» **Items from a dataset**:
* * * * * * *
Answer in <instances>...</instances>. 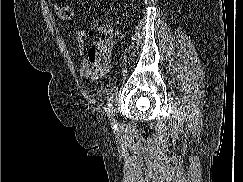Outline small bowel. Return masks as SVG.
I'll return each mask as SVG.
<instances>
[{
  "label": "small bowel",
  "mask_w": 243,
  "mask_h": 182,
  "mask_svg": "<svg viewBox=\"0 0 243 182\" xmlns=\"http://www.w3.org/2000/svg\"><path fill=\"white\" fill-rule=\"evenodd\" d=\"M88 34L84 30L77 32V48L80 56V75L89 80L105 77L111 69V60L93 54V47L86 52Z\"/></svg>",
  "instance_id": "1"
}]
</instances>
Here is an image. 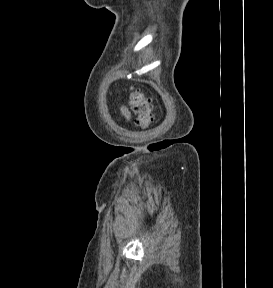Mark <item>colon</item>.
<instances>
[{
    "label": "colon",
    "instance_id": "5ec220e1",
    "mask_svg": "<svg viewBox=\"0 0 273 288\" xmlns=\"http://www.w3.org/2000/svg\"><path fill=\"white\" fill-rule=\"evenodd\" d=\"M130 104L133 112L136 114V122L139 127L145 129L152 121V108L150 100L139 91H132L130 93Z\"/></svg>",
    "mask_w": 273,
    "mask_h": 288
}]
</instances>
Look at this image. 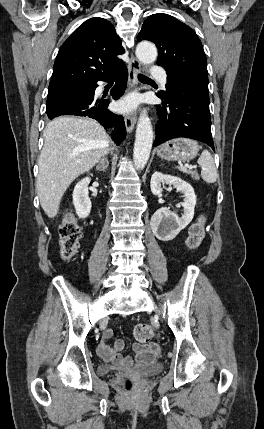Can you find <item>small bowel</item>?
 I'll return each instance as SVG.
<instances>
[{"instance_id":"c3829d8e","label":"small bowel","mask_w":264,"mask_h":429,"mask_svg":"<svg viewBox=\"0 0 264 429\" xmlns=\"http://www.w3.org/2000/svg\"><path fill=\"white\" fill-rule=\"evenodd\" d=\"M112 337V330L105 331L101 342L98 346L99 355L110 362H113L119 367H130L132 360L130 357H123L121 351L124 348V342L117 340L113 346L107 344V341ZM133 351L135 352V360L139 364L148 363L160 352V346L157 343L134 344Z\"/></svg>"}]
</instances>
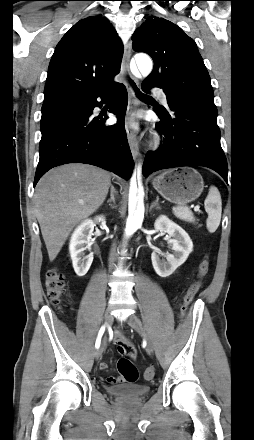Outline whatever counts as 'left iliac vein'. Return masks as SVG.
<instances>
[{
  "instance_id": "4c4485c4",
  "label": "left iliac vein",
  "mask_w": 254,
  "mask_h": 440,
  "mask_svg": "<svg viewBox=\"0 0 254 440\" xmlns=\"http://www.w3.org/2000/svg\"><path fill=\"white\" fill-rule=\"evenodd\" d=\"M126 322L129 326H131L133 329H135L140 335H142L145 338L148 351L153 352L154 345L151 339L149 338V336L147 335V332L143 327V325L141 324V322L134 315L128 316Z\"/></svg>"
}]
</instances>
* * * * * * *
» **Task objective**: From the line containing "Outline whatever counts" down to the last line of the data above, transcribe exactly those lines and no others; omit the pictures.

» **Expected answer**:
Outline whatever counts as 'left iliac vein'. Return masks as SVG.
<instances>
[{
  "instance_id": "4c4485c4",
  "label": "left iliac vein",
  "mask_w": 254,
  "mask_h": 440,
  "mask_svg": "<svg viewBox=\"0 0 254 440\" xmlns=\"http://www.w3.org/2000/svg\"><path fill=\"white\" fill-rule=\"evenodd\" d=\"M126 322L129 326H131L133 329H135L140 335H142L145 338L148 351L153 352L154 345L151 339L149 338V336L147 335V332L143 327V325L141 324V322L134 315L128 316Z\"/></svg>"
}]
</instances>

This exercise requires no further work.